Context-Picker: Dynamic context selection using multi-stage reinforcement learning
Abstract
In long-context question answering, selecting the appropriate scope of context for a query remains a key and unresolved challenge. Insufficient context can lead to missing essential information, whereas excessive context often introduces noise and degrades answer quality. Conventional methods, such as retrieving a fixed number of passages or applying reranking, struggle to dynamically determine which context to include. This is especially problematic for factoid questions, which typically depend only on a few precise pieces of evidence.

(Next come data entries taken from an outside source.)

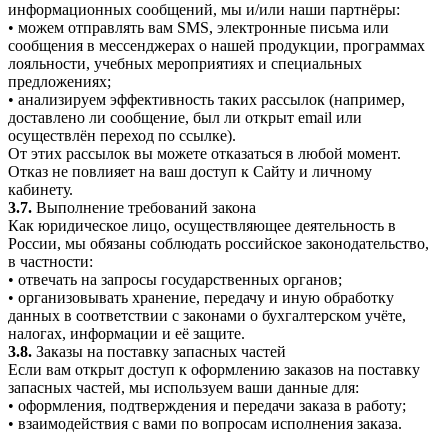
информационных сообщений, мы и/или наши партнёры:
• можем отправлять вам SMS, электронные письма или
сообщения в мессенджерах о нашей продукции, программах
лояльности, учебных мероприятиях и специальных
предложениях;
• анализируем эффективность таких рассылок (например,
доставлено ли сообщение, был ли открыт email или
осуществлён переход по ссылке).
От этих рассылок вы можете отказаться в любой момент.
Отказ не повлияет на ваш доступ к Сайту и личному
кабинету.
3.7.
Выполнение требований закона
Как юридическое лицо, осуществляющее деятельность в
России, мы обязаны соблюдать российское законодательство,
в частности:
• отвечать на запросы государственных органов;
• организовывать хранение, передачу и иную обработку
данных в соответствии с законами о бухгалтерском учёте,
налогах, информации и её защите.
3.8.
Заказы на поставку запасных частей
Если вам открыт доступ к оформлению заказов на поставку
запасных частей, мы используем ваши данные для:
• оформления, подтверждения и передачи заказа в работу;
• взаимодействия с вами по вопросам исполнения заказа.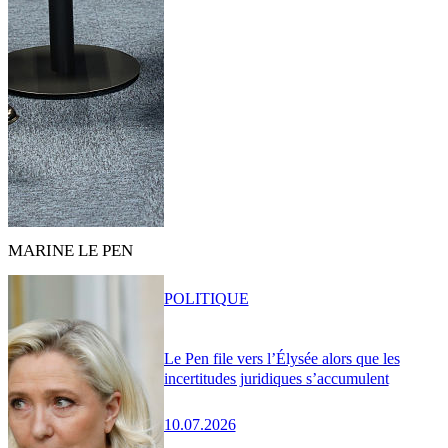
MARINE LE PEN
POLITIQUE
Le Pen file vers l’Élysée alors que les
incertitudes juridiques s’accumulent
10.07.2026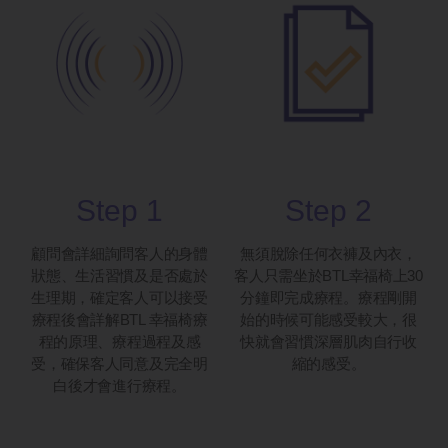
Step 1
Step 2
顧問會詳細詢問客人的身體
無須脫除任何衣褲及內衣，
狀態、生活習慣及是否處於
客人只需坐於BTL幸福椅上30
生理期，確定客人可以接受
分鐘即完成療程。療程剛開
療程後會詳解BTL 幸福椅療
始的時候可能感受較大，很
程的原理、療程過程及感
快就會習慣深層肌肉自行收
受，確保客人同意及完全明
縮的感受。
白後才會進行療程。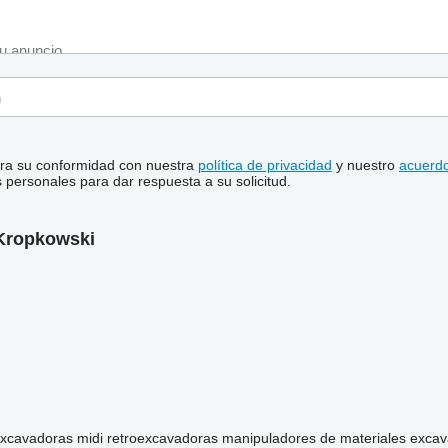
stra su conformidad con nuestra
política de privacidad
y nuestro
acuerdo
personales para dar respuesta a su solicitud.
 Kropkowski
xcavadoras midi
retroexcavadoras
manipuladores de materiales
excav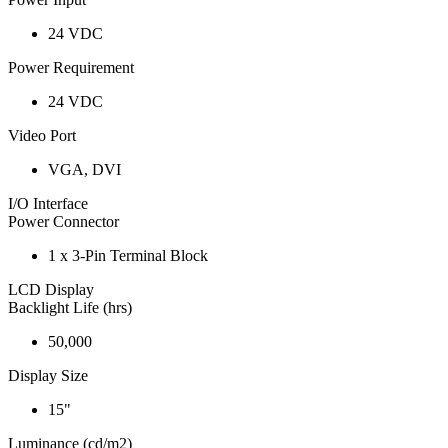
24 VDC
Power Requirement
24 VDC
Video Port
VGA, DVI
I/O Interface
Power Connector
1 x 3-Pin Terminal Block
LCD Display
Backlight Life (hrs)
50,000
Display Size
15"
Luminance (cd/m2)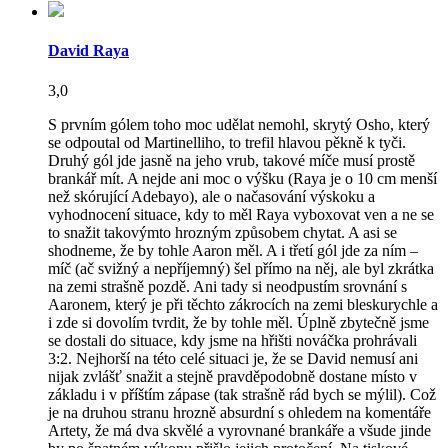
David Raya
3,0
S prvním gólem toho moc udělat nemohl, skrytý Osho, který
se odpoutal od Martinelliho, to trefil hlavou pěkně k tyči.
Druhý gól jde jasně na jeho vrub, takové míče musí prostě
brankář mít. A nejde ani moc o výšku (Raya je o 10 cm menší
než skórující Adebayo), ale o načasování výskoku a
vyhodnocení situace, kdy to měl Raya vyboxovat ven a ne se
to snažit takovýmto hrozným způsobem chytat. A asi se
shodneme, že by tohle Aaron měl. A i třetí gól jde za ním –
míč (ač svižný a nepříjemný) šel přímo na něj, ale byl zkrátka
na zemi strašně pozdě. Ani tady si neodpustím srovnání s
Aaronem, který je při těchto zákrocích na zemi bleskurychle a
i zde si dovolím tvrdit, že by tohle měl. Úplně zbytečně jsme
se dostali do situace, kdy jsme na hřišti nováčka prohrávali
3:2. Nejhorší na této celé situaci je, že se David nemusí ani
nijak zvlášť snažit a stejně pravděpodobně dostane místo v
základu i v příštím zápase (tak strašně rád bych se mýlil). Což
je na druhou stranu hrozně absurdní s ohledem na komentáře
Artety, že má dva skvělé a vyrovnané brankáře a všude jinde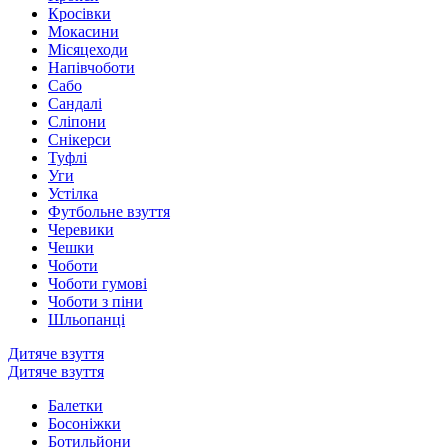
Кросівки
Мокасини
Місяцеходи
Напівчоботи
Сабо
Сандалі
Сліпони
Снікерси
Туфлі
Уги
Устілка
Футбольне взуття
Черевики
Чешки
Чоботи
Чоботи гумові
Чоботи з піни
Шльопанці
Дитяче взуття
Дитяче взуття
Балетки
Босоніжки
Ботильйони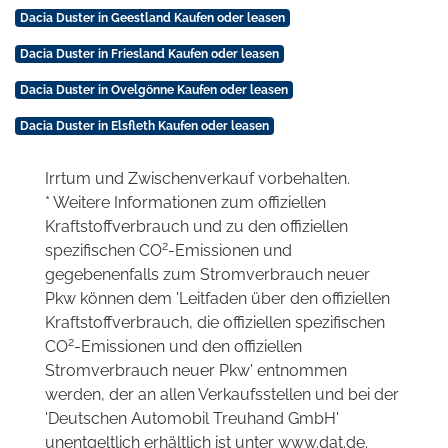
Dacia Duster in Geestland Kaufen oder leasen
Dacia Duster in Friesland Kaufen oder leasen
Dacia Duster in Ovelgönne Kaufen oder leasen
Dacia Duster in Elsfleth Kaufen oder leasen
Irrtum und Zwischenverkauf vorbehalten.
* Weitere Informationen zum offiziellen
Kraftstoffverbrauch und zu den offiziellen
2
spezifischen CO
-Emissionen und
gegebenenfalls zum Stromverbrauch neuer
Pkw können dem 'Leitfaden über den offiziellen
Kraftstoffverbrauch, die offiziellen spezifischen
2
CO
-Emissionen und den offiziellen
Stromverbrauch neuer Pkw' entnommen
werden, der an allen Verkaufsstellen und bei der
'Deutschen Automobil Treuhand GmbH'
unentgeltlich erhältlich ist unter www.dat.de.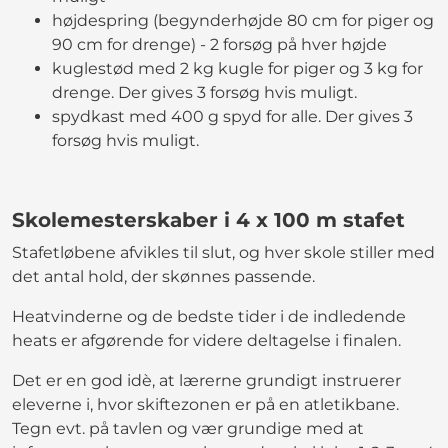
højdespring (begynderhøjde 80 cm for piger og
90 cm for drenge) - 2 forsøg på hver højde
kuglestød med 2 kg kugle for piger og 3 kg for
drenge. Der gives 3 forsøg hvis muligt.
spydkast med 400 g spyd for alle. Der gives 3
forsøg hvis muligt.
Skolemesterskaber i 4 x 100 m stafet
Stafetløbene afvikles til slut, og hver skole stiller med
det antal hold, der skønnes passende.
Heatvinderne og de bedste tider i de indledende
heats er afgørende for videre deltagelse i finalen.
Det er en god idè, at lærerne grundigt instruerer
eleverne i, hvor skiftezonen er på en atletikbane.
Tegn evt. på tavlen og vær grundige med at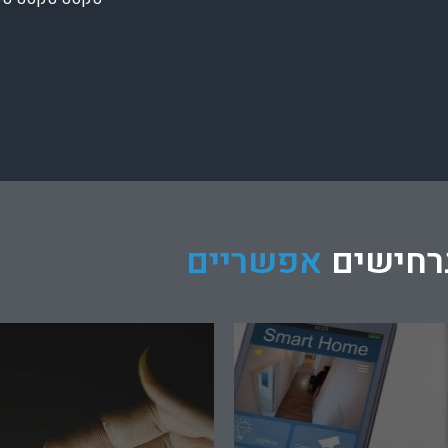
ביצוע אינטגרציה מלאה בין המער
ש אוטומציה מתוחכמת בהתאם
החכמות בבית, כולל תרחישים מור
וצרכיו הייחודיים, פתרון תפור
המשלבים מספר מערכות וחיווי ב
ם בהתאם לדרישות הלקוח תוך
פעולת המערכות. לבעלי אורח חיים
 עמידה בלוחות זמנים וליווי
המערכת מאפשרת גמישות מרבית
חר סיום הפרוייקט
תרחישים מורכבים לשבת וחגים הנ
לשינוי בכל עת ולפי הצורך.
רחישים
אפשריים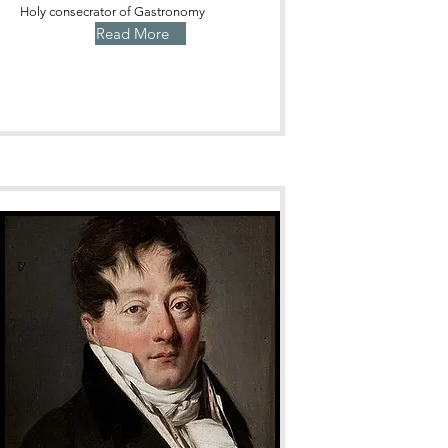
Holy consecrator of Gastronomy
Read More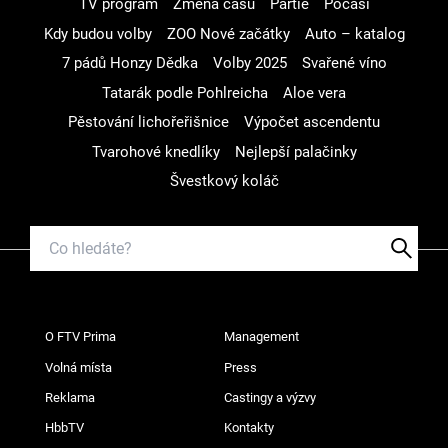
TV program
Změna času
Partie
Počasí
Kdy budou volby
ZOO Nové začátky
Auto – katalog
7 pádů Honzy Dědka
Volby 2025
Svařené víno
Tatarák podle Pohlreicha
Aloe vera
Pěstování lichořeřišnice
Výpočet ascendentu
Tvarohové knedlíky
Nejlepší palačinky
Švestkový koláč
O FTV Prima
Management
Volná místa
Press
Reklama
Castingy a výzvy
HbbTV
Kontakty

To overcome this limitation, we propose Context-Picker, a reasoning-aware framework that reframes context selection as the task of identifying a minimal sufficient evidence subset, moving beyond conventional similarity-based ranking. Context-Picker uses a human-inspired two-stage reinforcement learning schedule: stage 1 focuses on improving the recall rate of critical passages, and stage 2 prioritizes pruning redundancy to distill a compact evidence set. To resolve reward sparsity, we propose an offline evidence distillation pipeline that mines ``minimal sufficient sets" via a Leave-One-Out (LOO) procedure, providing dense and task-aligned supervision. Experiments on five long-context and multi-hop QA datasets demonstrate that our method outperforms strong RAG baselines and achieved higher answer accuracy. Ablation studies also indicate that our coarse-to-fine optimization schedule, the redundancy-aware reward shaping, along with the rationale generated by the policy, all contribute substantially to these gains.